I'm working on some templated container classes. My goal is to eliminate as much overhead as possible. Consider the following assembler generated:
53: a.allocate(10);
004010C1 mov esi,dword ptr [__imp__malloc (40823Ch)]
push 28h
004010C9 mov dword ptr [a+4 (407134h)],0Ah
004010D3 call esi
54: len = 10;
55: ba = (int*) malloc(sizeof(int)*len);
004010D5 push 28h
004010D7 mov dword ptr [a (407130h)],eax
004010DC mov dword ptr [len (40712Ch)],0Ah
004010E6 call esi
56:
57: a[3] = 3;
004010E8 mov ecx,dword ptr [a (407130h)]
004010EE mov dword ptr [ba (407128h)],eax
004010F3 mov eax,3
004010F8 mov dword ptr [ecx+0Ch],eax
58: ba[3] = 3;
004010FB mov edx,dword ptr [ba (407128h)]
00401101 add esp,8
00401104 mov dword ptr [edx+0Ch],eax
Now, when we move the instructions out of order and group them according to which variables they are operating on, and add some comments...:
004010C1 mov esi,dword ptr [__imp__malloc (40823Ch)] ;move addr of malloc into a register
53: a.allocate(10);
mov dword ptr [a+4 (407134h)],0Ah ;put value of 10 into a._size
push 28h ;push value of 40 onto the stack
call esi ;call malloc with arg of 40
mov dword ptr [a (407130h)],eax ;move ret value of malloc into a._begin
54: len = 10;
mov dword ptr [len (40712Ch)],0Ah ;put value of 10 into len
55: ba = (int*) malloc(sizeof(int)*len);
push 28h ;push value of 40 onto the stack
call esi ;call malloc with arg of 40
mov dword ptr [ba (407128h)],eax ;put ret value of malloc into ba
;;;
mov eax,3 ;move value of 3 into a register
57: a[3] = 3;
mov ecx,dword ptr [a (407130h)] ;move address of a._begin into register
mov dword ptr [ecx+0Ch],eax ;move value of eax (3) into a._begin+3
58: ba[3] = 3;
mov edx,dword ptr [ba (407128h)] ;move address of ba into register
mov dword ptr [edx+0Ch],eax ;move value of eax (3) into ba+3
add esp,8 ;increment the stack pointer by 8
...we see that the optimized assembler generated is identical for my container class as for manually allocating an array using malloc.
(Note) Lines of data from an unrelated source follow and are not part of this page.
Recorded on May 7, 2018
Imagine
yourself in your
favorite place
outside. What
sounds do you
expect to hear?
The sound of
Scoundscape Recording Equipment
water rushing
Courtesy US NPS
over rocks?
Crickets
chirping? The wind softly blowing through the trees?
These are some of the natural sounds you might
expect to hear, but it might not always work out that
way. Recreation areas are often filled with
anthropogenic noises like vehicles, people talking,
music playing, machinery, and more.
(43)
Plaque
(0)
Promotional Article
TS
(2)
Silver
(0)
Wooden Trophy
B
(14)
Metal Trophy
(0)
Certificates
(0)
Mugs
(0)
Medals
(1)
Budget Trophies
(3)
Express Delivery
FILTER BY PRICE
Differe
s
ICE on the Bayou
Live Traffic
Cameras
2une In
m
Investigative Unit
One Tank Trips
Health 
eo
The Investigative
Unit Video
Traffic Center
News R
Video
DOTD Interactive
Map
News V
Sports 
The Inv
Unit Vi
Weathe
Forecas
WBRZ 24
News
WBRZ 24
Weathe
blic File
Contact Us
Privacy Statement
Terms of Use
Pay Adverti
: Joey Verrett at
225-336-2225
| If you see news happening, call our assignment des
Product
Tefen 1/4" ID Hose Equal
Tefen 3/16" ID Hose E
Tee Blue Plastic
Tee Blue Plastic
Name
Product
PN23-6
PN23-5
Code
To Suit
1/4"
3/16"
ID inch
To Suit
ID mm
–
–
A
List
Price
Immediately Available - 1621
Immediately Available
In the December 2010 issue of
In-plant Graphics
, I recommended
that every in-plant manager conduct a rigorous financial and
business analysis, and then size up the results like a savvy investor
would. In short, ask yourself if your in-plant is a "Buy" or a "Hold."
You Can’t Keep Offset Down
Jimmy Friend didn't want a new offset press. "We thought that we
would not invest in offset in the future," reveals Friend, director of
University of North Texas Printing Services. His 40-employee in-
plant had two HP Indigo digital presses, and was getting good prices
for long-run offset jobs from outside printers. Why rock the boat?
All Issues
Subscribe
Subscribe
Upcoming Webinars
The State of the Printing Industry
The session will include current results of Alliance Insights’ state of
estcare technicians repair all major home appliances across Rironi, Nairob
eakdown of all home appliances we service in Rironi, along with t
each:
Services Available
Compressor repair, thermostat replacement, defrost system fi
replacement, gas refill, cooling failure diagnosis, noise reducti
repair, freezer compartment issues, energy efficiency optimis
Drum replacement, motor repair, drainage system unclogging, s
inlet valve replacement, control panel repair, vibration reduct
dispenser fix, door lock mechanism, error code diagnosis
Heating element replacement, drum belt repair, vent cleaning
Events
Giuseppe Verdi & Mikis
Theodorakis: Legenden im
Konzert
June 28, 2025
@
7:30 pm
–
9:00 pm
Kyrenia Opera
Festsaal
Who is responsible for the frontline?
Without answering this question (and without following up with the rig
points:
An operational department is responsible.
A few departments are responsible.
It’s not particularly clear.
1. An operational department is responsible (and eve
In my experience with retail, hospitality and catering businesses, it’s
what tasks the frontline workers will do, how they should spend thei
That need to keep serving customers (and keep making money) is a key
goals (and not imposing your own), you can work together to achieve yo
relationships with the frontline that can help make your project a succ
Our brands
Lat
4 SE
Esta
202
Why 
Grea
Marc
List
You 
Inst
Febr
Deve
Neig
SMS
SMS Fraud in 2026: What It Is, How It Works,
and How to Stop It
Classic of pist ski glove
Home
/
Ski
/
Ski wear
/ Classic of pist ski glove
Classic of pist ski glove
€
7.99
Since this is all wrapped up into a templated class, you are less likely to make mistakes while calling malloc. The downside is that the compiler will occasionally be able to register optimize the len variable, but in practice, you will need to keep the variable around anyway, so this isn't much of an issue.